About this exercise: Repeat all entries word for word; skip images.

[Recorded data]
********
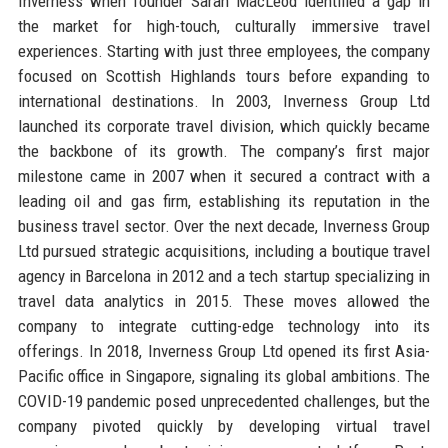
Inverness when founder Sarah MacLeod identified a gap in
the market for high-touch, culturally immersive travel
experiences. Starting with just three employees, the company
focused on Scottish Highlands tours before expanding to
international destinations. In 2003, Inverness Group Ltd
launched its corporate travel division, which quickly became
the backbone of its growth. The company’s first major
milestone came in 2007 when it secured a contract with a
leading oil and gas firm, establishing its reputation in the
business travel sector. Over the next decade, Inverness Group
Ltd pursued strategic acquisitions, including a boutique travel
agency in Barcelona in 2012 and a tech startup specializing in
travel data analytics in 2015. These moves allowed the
company to integrate cutting-edge technology into its
offerings. In 2018, Inverness Group Ltd opened its first Asia-
Pacific office in Singapore, signaling its global ambitions. The
COVID-19 pandemic posed unprecedented challenges, but the
company pivoted quickly by developing virtual travel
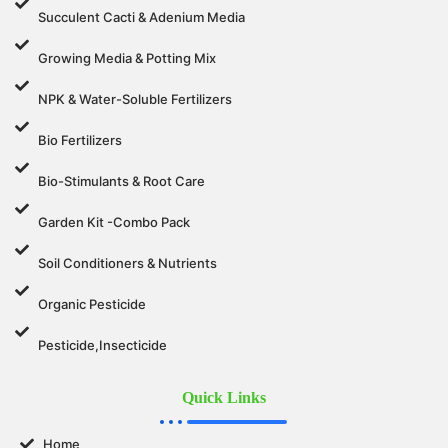
Succulent Cacti & Adenium Media
Growing Media & Potting Mix
NPK & Water-Soluble Fertilizers
Bio Fertilizers
Bio-Stimulants & Root Care
Garden Kit -Combo Pack
Soil Conditioners & Nutrients
Organic Pesticide
Pesticide,Insecticide
Quick Links
Home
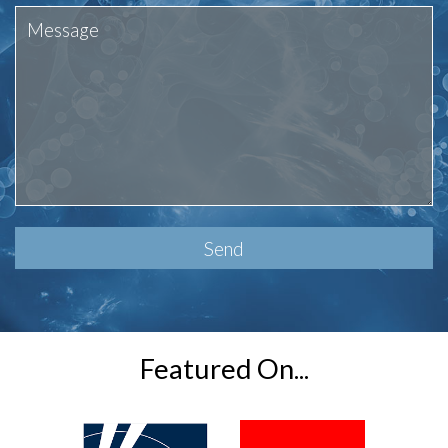
Please
leave
this
field
empty.
Featured On...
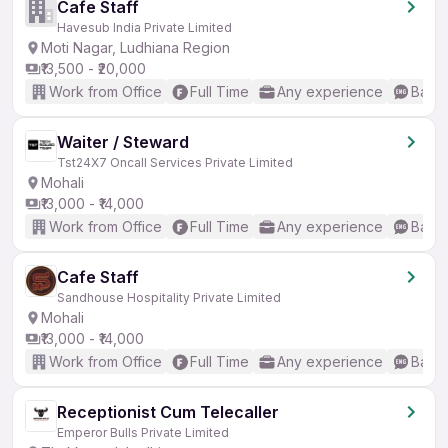
Cafe Staff
Havesub India Private Limited
Moti Nagar, Ludhiana Region
₹13,500 - ₹20,000
Work from Office
Full Time
Any experience
Basic
Waiter / Steward
Tst24X7 Oncall Services Private Limited
Mohali
₹13,000 - ₹14,000
Work from Office
Full Time
Any experience
Basic
Cafe Staff
Sandhouse Hospitality Private Limited
Mohali
₹13,000 - ₹14,000
Work from Office
Full Time
Any experience
Basic
Receptionist Cum Telecaller
Emperor Bulls Private Limited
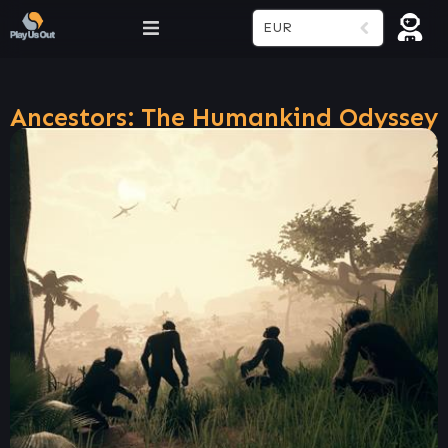
EUR
Ancestors: The Humankind Odyssey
********
Problem solution:
Inverness when founder Sarah MacLeod identified a gap in
the market for high-touch, culturally immersive travel
experiences. Starting with just three employees, the company
focused on Scottish Highlands tours before expanding to
international destinations. In 2003, Inverness Group Ltd
launched its corporate travel division, which quickly became
the backbone of its growth. The company’s first major
milestone came in 2007 when it secured a contract with a
leading oil and gas firm, establishing its reputation in the
business travel sector. Over the next decade, Inverness Group
Ltd pursued strategic acquisitions, including a boutique travel
agency in Barcelona in 2012 and a tech startup specializing in
travel data analytics in 2015. These moves allowed the
company to integrate cutting-edge technology into its
offerings. In 2018, Inverness Group Ltd opened its first Asia-
Pacific office in Singapore, signaling its global ambitions. The
COVID-19 pandemic posed unprecedented challenges, but the
company pivoted quickly by developing virtual travel
Succulent Cacti & Adenium Media
Growing Media & Potting Mix
NPK & Water-Soluble Fertilizers
Bio Fertilizers
Bio-Stimulants & Root Care
Garden Kit -Combo Pack
Soil Conditioners & Nutrients
Organic Pesticide
Pesticide,Insecticide
Quick Links
Home
Please
leave
this
field
empty.
Featured On...
Cafe Staff
Havesub India Private Limited
Moti Nagar, Ludhiana Region
₹13,500 - ₹20,000
Work from Office
Full Time
Any experience
Basic
Waiter / Steward
Tst24X7 Oncall Services Private Limited
Mohali
₹13,000 - ₹14,000
Work from Office
Full Time
Any experience
Basic
Cafe Staff
Sandhouse Hospitality Private Limited
Mohali
₹13,000 - ₹14,000
Work from Office
Full Time
Any experience
Basic
Receptionist Cum Telecaller
Emperor Bulls Private Limited
EUR
Ancestors: The Humankind Odyssey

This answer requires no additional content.